“没问题,我何雨水也是个说话算话的。既然是我说了的话,就不会不认账。不过,那也得是建立在你真悔过的基础上。
只要你真悔过,我一准儿想办法尽早的帮你把名声给恢复过来。”
何雨水笑着点头。
“好!一言为定!”
傻柱闻言,更是心花怒放。
“哈哈!好!太好了!这真可谓是天助我也!今儿个易中海这老狗的老婆子没了,这已经是一喜了,何雨水这臭丫头又如此简单、轻易的就应下了帮我摘掉大恶人的臭名声。这是第二个惊喜了。
双喜临门啊!
我何雨柱可见是要时来运转,否极泰来了,我这真是要抖起来了啊!”
“哼!等着吧,我是谁啊?我傻柱可不是省油的灯!真以为我是泥儿捏的啊,看我落魄了,都逮着我欺负,落井下石是吧?连我亲妹妹,都不拿我当个人啊,帮着外人欺负我、数落我!
呸!
我何雨柱好不容易翻过身来,能绕得了你们!?想也别想啊!就是何雨水这死丫头片子,我也不会轻饶了,怎么也得给她点儿颜色瞧瞧!目无尊长,该她吃亏!”
傻柱心里暗自盘算、发狠。
“哼,院子里也好,南锣鼓巷也罢,哪怕是红星轧钢厂,也没有谁能料到我还有这么一手吧?嘿!我何雨柱可不是吃素的!

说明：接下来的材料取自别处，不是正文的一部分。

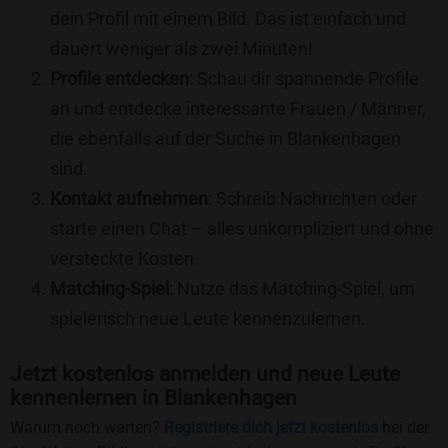
dein Profil mit einem Bild. Das ist einfach und
dauert weniger als zwei Minuten!
Profile entdecken
: Schau dir spannende Profile
an und entdecke interessante Frauen / Männer,
die ebenfalls auf der Suche in Blankenhagen
sind.
Kontakt aufnehmen
: Schreib Nachrichten oder
starte einen Chat – alles unkompliziert und ohne
versteckte Kosten.
Matching-Spiel
: Nutze das Matching-Spiel, um
spielerisch neue Leute kennenzulernen.
Jetzt kostenlos anmelden und neue Leute
kennenlernen in Blankenhagen
Warum noch warten?
Registriere dich jetzt kostenlos
bei der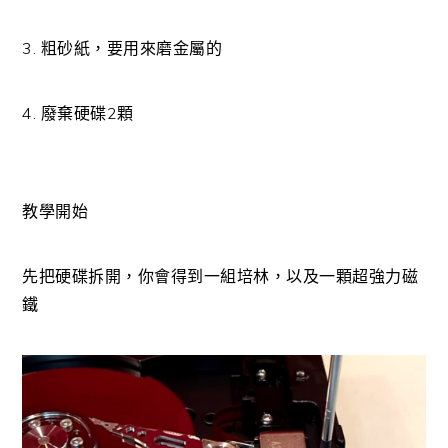
3. 粗砂紙，要用來磨金屬的
4. 廢棄硬碟2顆
教學開始
先把硬碟拆開，你會得到一組培林，以及一顆超強力磁
鐵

往后,我这日子指定风生水起,羡煞旁人啊!哈哈哈……你们这群碎催,凭什么跟我比啊?又拿什么跟我斗啊?”
傻柱越想越美,隐隐约约,就有一种世人皆醉我独醒的傲然。
随着李长安大锅菜开始翻炒,很快,就有一股浓郁的香味飘散开来,从中院直奔前院、后院。
整个四十号院,都弥漫着浓郁大锅菜独有的香味。
大锅菜从炒制,到出锅其实是挺快的。
这一点,大家都是清楚。
因此。
中院的老少都已经开始摆桌子了,一张张桌子,井井有条的摆放在院子里的空闲之地。
后院。
聋老太太屋。
“哼!张丫头,你还别说,真别说!这李家小子人虽然不咋地,但这菜的确是做的一绝啊。不过我怎么没闻到炖肉的香味儿啊?不能是他们应了我儿,让我儿中海写了借条,结果不照办吧?
那可不成!我闻着啊,这快到出菜的时候了。火候儿快到了,快着,推着我老人家往前边去,这人多嘴杂的,指不定谁就欠儿欠儿的对我儿中海大放厥词,我得给我儿中海撑场子去。把我的拐棍也带上,待会儿啊,指定用得着。
谁敢对我儿中海不怀好意,我就拿拐棍敲爆谁的狗头!哼!我儿中海,那是老实本分的人,可再是老实本分,也不能让人欺负了不是?”
聋老太太闻到香味,忍不住就是深吸了一口,有些陶醉的说道。
“还真是这样。老太太,这李长安不说别的,那做菜是占着一绝,据说他做菜有御厨的水准,而且,还是双菜系御厨,川菜、鲁菜都是一绝。
您不怎么去外面走动,可能还不知道吧?这都传开了,他给人家做一次席面的工钱,就得十多块钱打底了。动不动还往回带菜呢,这上哪儿说理去?
我们这些老好人、老实本分的老实人,让这小子给坑成了大恶人。这小子不是什么好饼,反而混的挺不错。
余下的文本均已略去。